**Exercise aim**
Starting at the line that contains "Gestión de cables que reduce los" in the listing below, write out every line word for word until you have written the line that contains "gestión de cables.".

**Supplied material**
Content starts
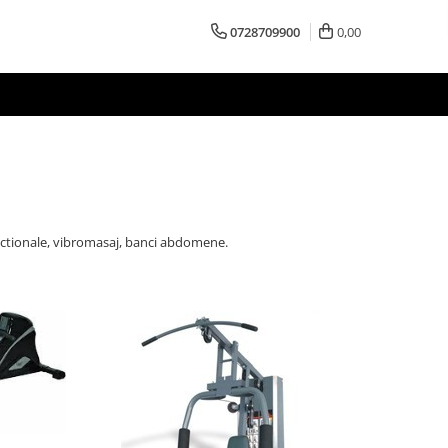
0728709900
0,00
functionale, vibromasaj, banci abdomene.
Content ends
Content starts
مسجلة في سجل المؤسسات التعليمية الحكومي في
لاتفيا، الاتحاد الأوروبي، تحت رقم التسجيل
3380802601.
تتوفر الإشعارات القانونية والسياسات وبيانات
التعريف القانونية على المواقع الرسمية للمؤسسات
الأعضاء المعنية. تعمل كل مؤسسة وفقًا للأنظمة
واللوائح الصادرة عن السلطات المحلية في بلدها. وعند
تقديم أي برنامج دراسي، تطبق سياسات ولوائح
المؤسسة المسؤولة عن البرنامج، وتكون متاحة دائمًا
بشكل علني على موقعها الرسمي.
Content ends
Content starts
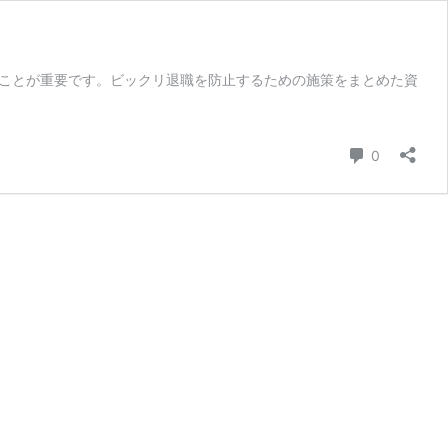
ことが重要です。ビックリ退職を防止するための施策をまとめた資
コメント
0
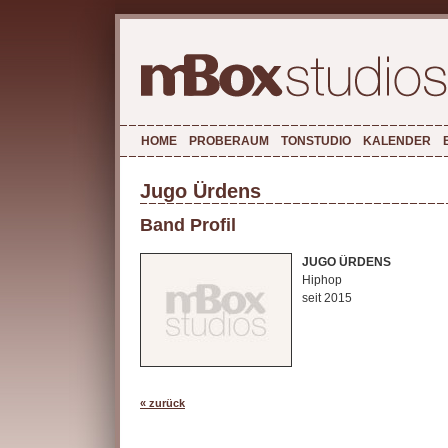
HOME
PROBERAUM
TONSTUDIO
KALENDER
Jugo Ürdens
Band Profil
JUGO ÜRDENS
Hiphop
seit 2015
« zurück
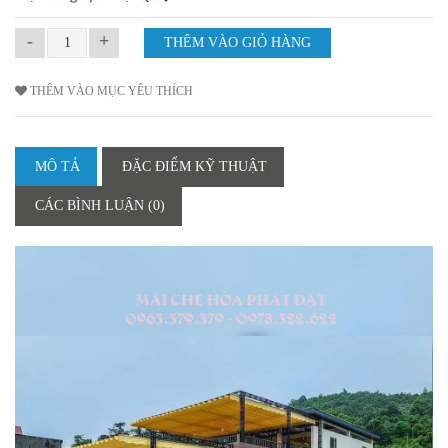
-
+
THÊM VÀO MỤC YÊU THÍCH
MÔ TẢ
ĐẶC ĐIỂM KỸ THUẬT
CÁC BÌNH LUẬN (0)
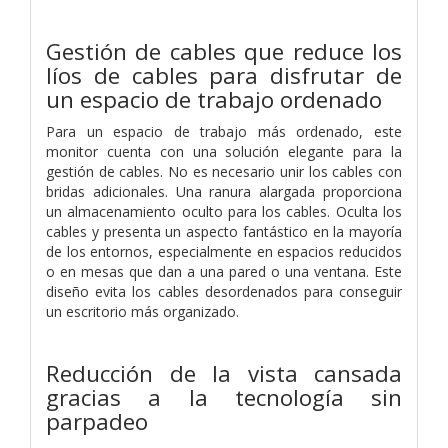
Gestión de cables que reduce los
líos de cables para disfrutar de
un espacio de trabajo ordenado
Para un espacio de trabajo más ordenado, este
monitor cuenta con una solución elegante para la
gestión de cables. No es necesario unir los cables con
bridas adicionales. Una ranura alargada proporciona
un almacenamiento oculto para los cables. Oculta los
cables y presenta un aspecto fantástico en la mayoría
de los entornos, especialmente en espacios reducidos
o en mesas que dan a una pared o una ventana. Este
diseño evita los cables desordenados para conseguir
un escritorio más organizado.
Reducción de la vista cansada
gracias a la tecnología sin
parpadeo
Content ends
**Solution for this task**
Gestión de cables que reduce los
líos de cables para disfrutar de
un espacio de trabajo ordenado
Para un espacio de trabajo más ordenado, este
monitor cuenta con una solución elegante para la
gestión de cables. No es necesario unir los cables con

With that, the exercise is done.